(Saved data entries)
BEGIN

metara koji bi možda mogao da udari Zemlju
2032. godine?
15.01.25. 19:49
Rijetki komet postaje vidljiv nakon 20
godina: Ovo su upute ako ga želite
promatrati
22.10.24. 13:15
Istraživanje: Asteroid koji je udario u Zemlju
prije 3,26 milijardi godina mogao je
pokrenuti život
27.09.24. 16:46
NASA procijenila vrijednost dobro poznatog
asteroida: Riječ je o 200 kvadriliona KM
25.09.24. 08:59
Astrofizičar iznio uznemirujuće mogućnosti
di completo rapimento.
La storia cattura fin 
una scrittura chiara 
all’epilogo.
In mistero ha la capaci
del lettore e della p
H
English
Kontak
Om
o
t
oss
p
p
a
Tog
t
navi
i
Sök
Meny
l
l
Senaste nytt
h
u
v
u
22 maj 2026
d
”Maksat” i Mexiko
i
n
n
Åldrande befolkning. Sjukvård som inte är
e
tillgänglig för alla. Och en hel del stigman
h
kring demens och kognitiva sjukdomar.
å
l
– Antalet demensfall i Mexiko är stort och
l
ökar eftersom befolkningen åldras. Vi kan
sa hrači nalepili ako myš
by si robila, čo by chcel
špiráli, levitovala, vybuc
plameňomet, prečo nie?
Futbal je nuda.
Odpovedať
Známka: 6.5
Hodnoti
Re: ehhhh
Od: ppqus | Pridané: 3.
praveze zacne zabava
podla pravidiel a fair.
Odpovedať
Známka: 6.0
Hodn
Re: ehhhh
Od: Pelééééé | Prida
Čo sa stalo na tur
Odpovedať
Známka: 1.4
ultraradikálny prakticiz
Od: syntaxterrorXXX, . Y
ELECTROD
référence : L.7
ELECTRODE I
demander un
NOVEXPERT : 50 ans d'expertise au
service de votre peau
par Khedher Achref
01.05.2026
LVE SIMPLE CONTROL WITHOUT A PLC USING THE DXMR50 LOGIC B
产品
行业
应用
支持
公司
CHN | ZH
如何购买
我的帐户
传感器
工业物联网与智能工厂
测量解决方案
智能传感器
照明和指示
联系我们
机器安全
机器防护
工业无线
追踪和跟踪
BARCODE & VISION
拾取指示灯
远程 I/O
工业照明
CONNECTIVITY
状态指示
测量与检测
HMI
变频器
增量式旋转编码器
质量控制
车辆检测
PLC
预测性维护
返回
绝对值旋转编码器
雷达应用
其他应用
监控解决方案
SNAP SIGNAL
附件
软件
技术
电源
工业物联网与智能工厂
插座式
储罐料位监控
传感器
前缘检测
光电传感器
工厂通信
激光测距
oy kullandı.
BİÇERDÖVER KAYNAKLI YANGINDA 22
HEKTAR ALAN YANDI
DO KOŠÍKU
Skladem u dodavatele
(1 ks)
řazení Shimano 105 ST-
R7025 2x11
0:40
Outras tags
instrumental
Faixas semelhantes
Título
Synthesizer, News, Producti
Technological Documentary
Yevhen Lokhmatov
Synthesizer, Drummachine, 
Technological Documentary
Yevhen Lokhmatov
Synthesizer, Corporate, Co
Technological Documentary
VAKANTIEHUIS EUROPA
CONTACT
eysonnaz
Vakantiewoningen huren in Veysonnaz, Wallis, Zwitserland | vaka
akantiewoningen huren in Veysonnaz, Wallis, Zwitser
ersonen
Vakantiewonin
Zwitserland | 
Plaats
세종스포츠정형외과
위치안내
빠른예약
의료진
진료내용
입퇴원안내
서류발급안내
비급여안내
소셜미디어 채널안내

END

The answer must be every line from the records above that contains the word "godina", copied in full.

godina: Ovo su upute ako ga želite
prije 3,26 milijardi godina mogao je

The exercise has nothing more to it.